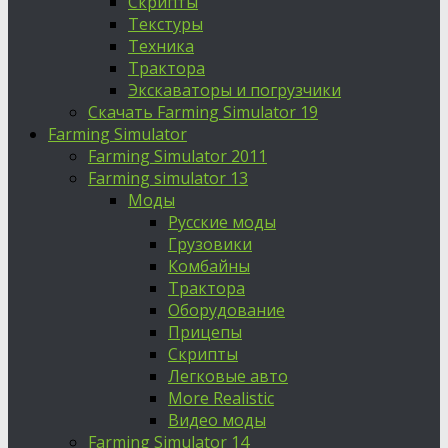
Скрипты
Текстуры
Техника
Трактора
Экскаваторы и погрузчики
Скачать Farming Simulator 19
Farming Simulator
Farming Simulator 2011
Farming simulator 13
Моды
Русские моды
Грузовики
Комбайны
Трактора
Оборудование
Прицепы
Скрипты
Легковые авто
More Realistic
Видео моды
Farming Simulator 14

**THE PROBLEM**
Only the lines from the one containing "More Realistic" to the end of the listing belong in the output, each reproduced exactly.

**EXERCISE RESULT**
More Realistic
Видео моды
Farming Simulator 14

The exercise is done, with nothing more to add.